*Requirement*. Look for the word "mais" in the data below, and copy every line that holds it.

== Dataset excerpts ==

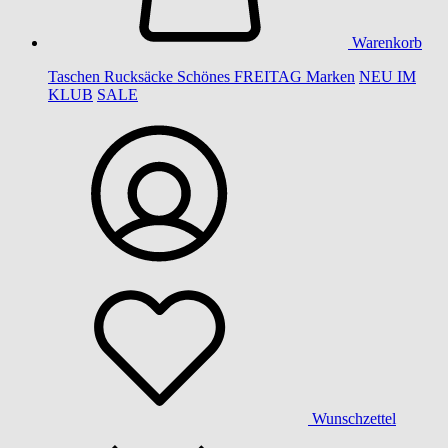
Warenkorb
Taschen
Rucksäcke
Schönes
FREITAG
Marken
NEU IM
KLUB
SALE
Wunschzettel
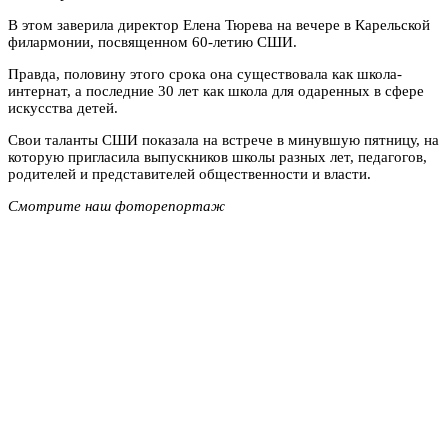
В этом заверила директор Елена Тюрева на вечере в Карельской
филармонии, посвященном 60-летию СШИ.
Правда, половину этого срока она существовала как школа-
интернат, а последние 30 лет как школа для одаренных в сфере
искусства детей.
Свои таланты СШИ показала на встрече в минувшую пятницу, на
которую пригласила выпускников школы разных лет, педагогов,
родителей и представителей общественности и власти.
Смотрите наш фоторепортаж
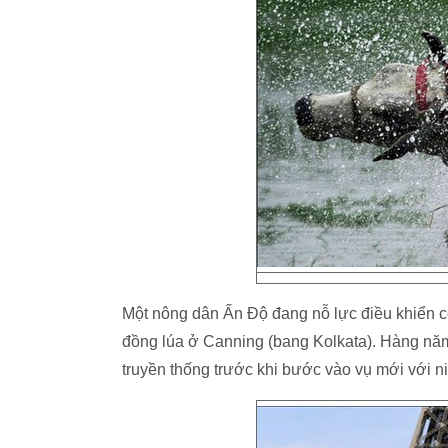
Một nông dân Ấn Độ đang nỗ lực điều khiển c
đồng lúa ở Canning (bang Kolkata). Hàng nă
truyền thống trước khi bước vào vụ mới với 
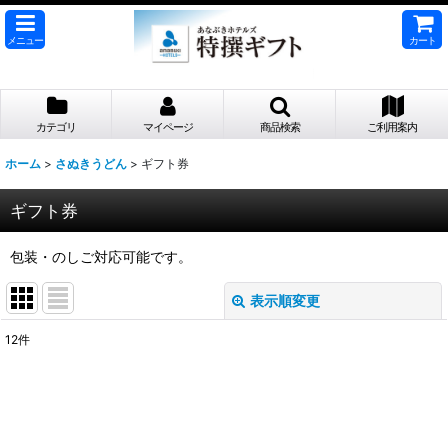
メニュー
カート
カテゴリ
マイページ
商品検索
ご利用案内
ホーム
>
さぬきうどん
>
ギフト券
ギフト券
包装・のしご対応可能です。
表示順変更
閉じる
12
件
表示数
:
並び順
:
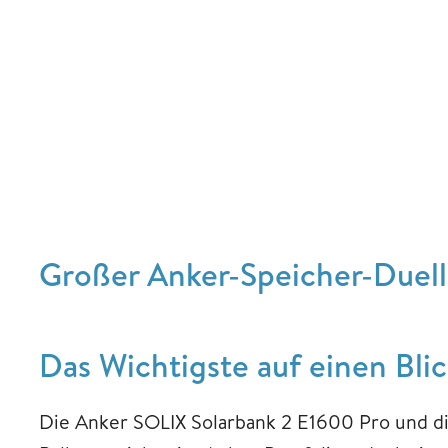
Großer Anker-Speicher-Duell 
Das Wichtigste auf einen Bli
Die Anker SOLIX Solarbank 2 E1600 Pro und di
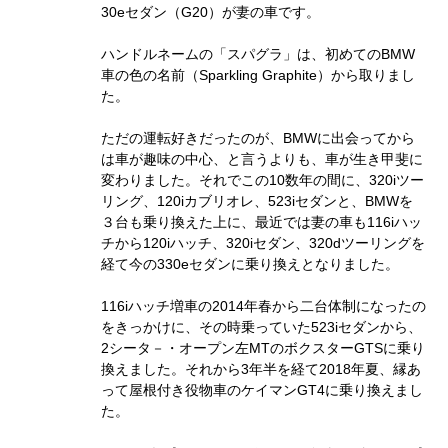
30eセダン（G20）が妻の車です。
ハンドルネームの「スパグラ」は、初めてのBMW
車の色の名前（Sparkling Graphite）から取りまし
た。
ただの運転好きだったのが、BMWに出会ってから
は車が趣味の中心、と言うよりも、車が生き甲斐に
変わりました。それでこの10数年の間に、320iツー
リング、120iカブリオレ、523iセダンと、BMWを
３台も乗り換えた上に、最近では妻の車も116iハッ
チから120iハッチ、320iセダン、320dツーリングを
経て今の330eセダンに乗り換えとなりました。
116iハッチ増車の2014年春から二台体制になったの
をきっかけに、その時乗っていた523iセダンから、
2シータ－・オープン左MTのボクスターGTSに乗り
換えました。それから3年半を経て2018年夏、縁あ
って屋根付き役物車のケイマンGT4に乗り換えまし
た。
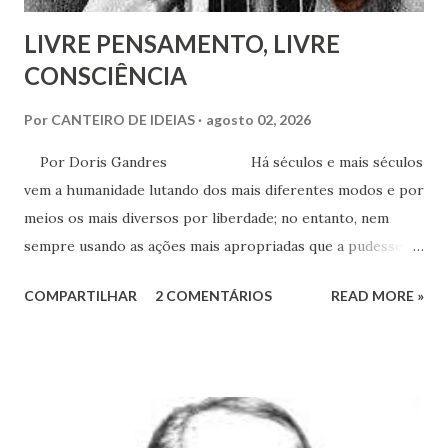
LIVRE PENSAMENTO, LIVRE
CONSCIÊNCIA
Por
CANTEIRO DE IDEIAS
agosto 02, 2026
Por Doris Gandres Há séculos e mais séculos
vem a humanidade lutando dos mais diferentes modos e por
meios os mais diversos por liberdade; no entanto, nem
sempre usando as ações mais apropriadas que a pudessem
conduzir à tão sonhada liberdade, ainda que somente no
COMPARTILHAR
2 COMENTÁRIOS
READ MORE »
aspecto material, terreno... Mesmo civilizações,
nações e países onde muitas vezes, aparentemente, reina a
liberdade, sob uma análise e uma observação mais acuradas,
encontramos muitas circunstâncias, situações e condições
onde vige pressão, opressão, cerceamento, coação e
censura. E não podemos falar apenas do ponto de vista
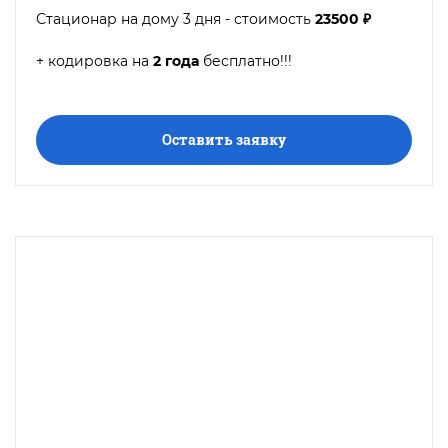
Стационар на дому 3 дня - стоимость
23500 ₽
+ кодировка на
2 года
бесплатно!!!
Оставить заявку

===

*Exercise answer*.
Por Doris Gandres Há séculos e mais séculos
vem a humanidade lutando dos mais diferentes modos e por
meios os mais diversos por liberdade; no entanto, nem
sempre usando as ações mais apropriadas que a pudessem
liberdade, sob uma análise e uma observação mais acuradas,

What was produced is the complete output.